» **Task instructions**: The records sit below. Return every line in them that holds the word "Cuba".

* * * *

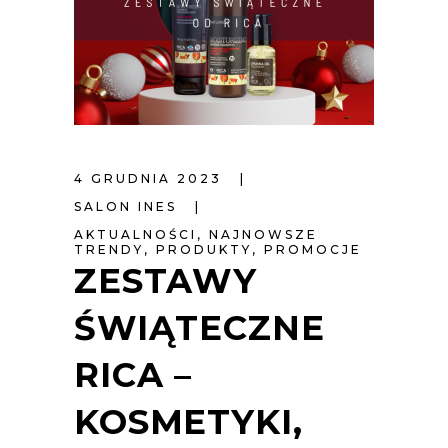
4 GRUDNIA 2023
SALON INES
AKTUALNOŚCI
,
NAJNOWSZE
TRENDY
,
PRODUKTY
,
PROMOCJE
ZESTAWY
ŚWIĄTECZNE
RICA –
KOSMETYKI,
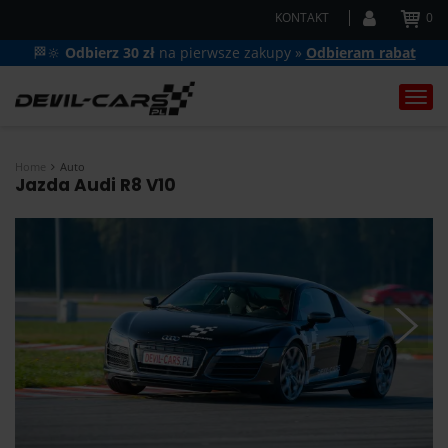
KONTAKT
0
🏁🔆
Odbierz 30 zł
na pierwsze zakupy »
Odbieram rabat
Togg
navi
Home
Auto
Jazda Audi R8 V10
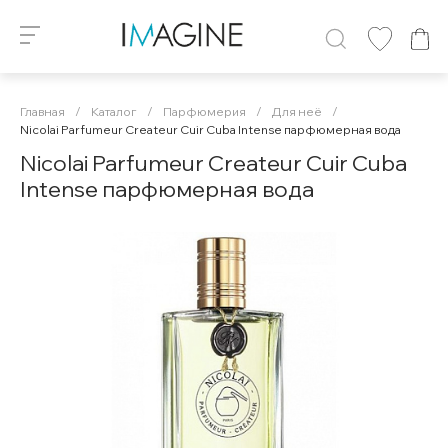
Главная
/
Каталог
/
Парфюмерия
/
Для неё
/
Nicolai Parfumeur Createur Cuir Cuba Intense парфюмерная вода
Nicolai Parfumeur Createur Cuir Cuba
Intense парфюмерная вода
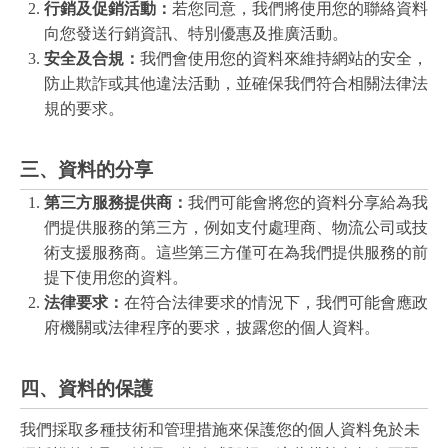
行銷及促銷活動：
若您同意，我們將使用您的聯絡資料
向您發送行銷資訊、特別優惠及推廣活動。
安全及合規：
我們會使用您的資料來維持網站的安全，
防止欺詐或其他違法活動，並確保我們符合相關法律法
規的要求。
三、資料的分享
第三方服務提供商：
我們可能會將您的資料分享給為我
們提供服務的第三方，例如支付處理商、物流公司或技
術支援服務商。這些第三方僅可在為我們提供服務的前
提下使用您的資料。
法律要求：
在符合法律要求的情況下，我們可能會應政
府機關或法律程序的要求，披露您的個人資料。
四、資料的保護
我們採取多種技術和管理措施來保護您的個人資料免於未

* * * *

» **Solution below**:
Nicolai Parfumeur Createur Cuir Cuba Intense парфюмерная вода
Nicolai Parfumeur Createur Cuir Cuba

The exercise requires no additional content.